The new leader of Spain's opposition Partido Popular (PP), Alberto Núnez Feijóo, was touted as the man who would return his party's discourse to a more moderate line, leaving behind the failure of Pablo Casado. But the image has not stood up to the political reality, and Feijóo has also set to work in carrying on his predecessor's unqualified attacks on Catalonia and the Catalan language. This Thursday, in an interview with radio network Onda Cero, the PP leader went so far as to say that in Catalan schools there is "linguistic apartheid" against "children who are not able to have knowledge of the Spanish language in the classroom".
Feijóo not only compared Catalan education with a system of racist oppression that lasted more than forty years, but he has also fully immersed himself in the discourse of far right Vox, and the line taken by his PP predecessor. The new era of the PP thus seems very similar to the previous one, as evidenced by use of the identical phrase last December by Pablo Casado, then People's Party leader: "The Spanish government's partners are carrying out linguistic apartheid in Catalonia". Casado's statement referred to the court ruling imposing 25% of teaching time in Spanish, the same as his successor a few months later.
In addition to Feijóo's rather unfortunate comparison, he did not miss the opportunity to reproach the Catalan government, which he called "a guarantor of non-compliance with the law", and against the Catalan Socialists (PSC), who he said were giving "winks" at the pro-independence parties. The PP leader remarked that the situation in Catalonia is "serious" and that it is "atypical" for a Spanish prime minister to "look the other way".
Campaign and Catalan
The new decree law on Catalan approved by the Catalan government has fallen like manna from heaven for the right-wing parties immersed in the campaign for the Andalusian elections. Anti-Catalonia statements are playing a major role in the build-up to the June 19th elections to the parliament of Andalusian autonomous community. Far-right Vox in particular is taking every opportunity to ignite the fire of anti-Catalanism. Ths Tuesday, Vox leader Santiago Abascal said that his party would reapply article 155 to Catalonia, the constitutional article imposing direct rule from Madrid, in response to the decree law on language use in Catalan schools.
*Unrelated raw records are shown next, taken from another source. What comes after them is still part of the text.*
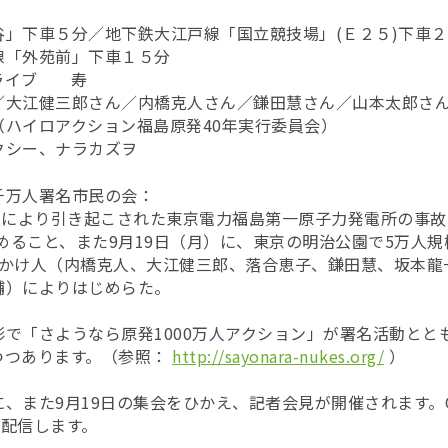
」下車５分／地下鉄大江戸線「国立競技場」(Ｅ２５)下車２
苑前」下車１５分
ライブ 寿
／大江健三郎さん／内橋克人さん／鎌田慧さん／山本太郎さ
ロアクション福島原発40年実行委員会）
クシー、ナラカズヲ
千万人署名市民の会：
震災により引き起こされた東京電力福島第一原子力発電所の事
集めること、また9月19日（月）に、東京の明治公園で5万人
びかけ人（内橋克人、大江健三郎、落合恵子、鎌田慧、坂本龍
輔）によりはじめらた。
で「さようなら原発1000万人アクション」が署名活動とと
つつあります。（参照：
http://sayonara-nukes.org/
）
また9月19日の集会をひかえ、記者会見が開催されます。Our
M配信します。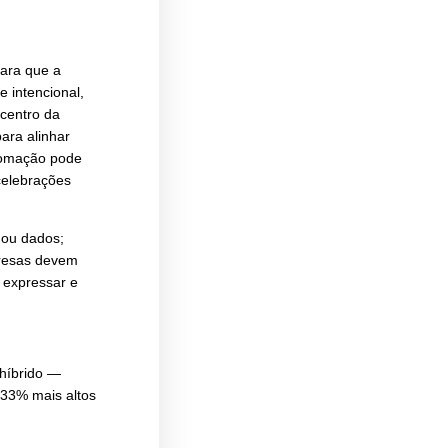
idade
a de maior eficiência e
erna permitem que as empresas
em processos e integrem diversas
, que pode analisar grandes volumes
r a comunicação.
tituir a comunicação humana, mas
transmitir mensagens de forma eficaz,
re líderes e colaboradores. Afinal,
 estratégias eficazes.
gens
ação das interações. Para que a
deve ser estratégica e intencional,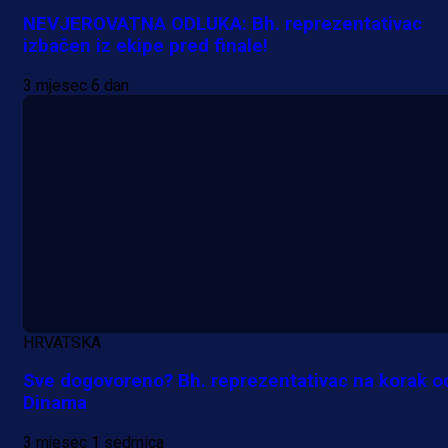
NEVJEROVATNA ODLUKA: Bh. reprezentativac
izbačen iz ekipe pred finale!
3 mjesec 6 dan
HRVATSKA
Sve dogovoreno? Bh. reprezentativac na korak o
Dinama
3 mjesec 1 sedmica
Now, it is Feijóo who has joined the same rhetorical line and expressed pride in the PP's action in 2017, when in government, to "stop the independence process". The PP leader defended that if it were not for his party, the Catalan independence leaders "would not have been in prison, there would have been no sentences for sedition and misuse of funds and the constitutional order would not have been restored". He also took the opportunity to state that if the People's Party was back in the Moncloa palace, he would lodge an appeal requesting the automatic suspension of the language decree. Furthermore, he said that he would study penalising schools that do not comply with the 25% Spanish ruling and would look for ways to find out what responsibility can be attributed to the Catalan education minister, Josep González-Cambray.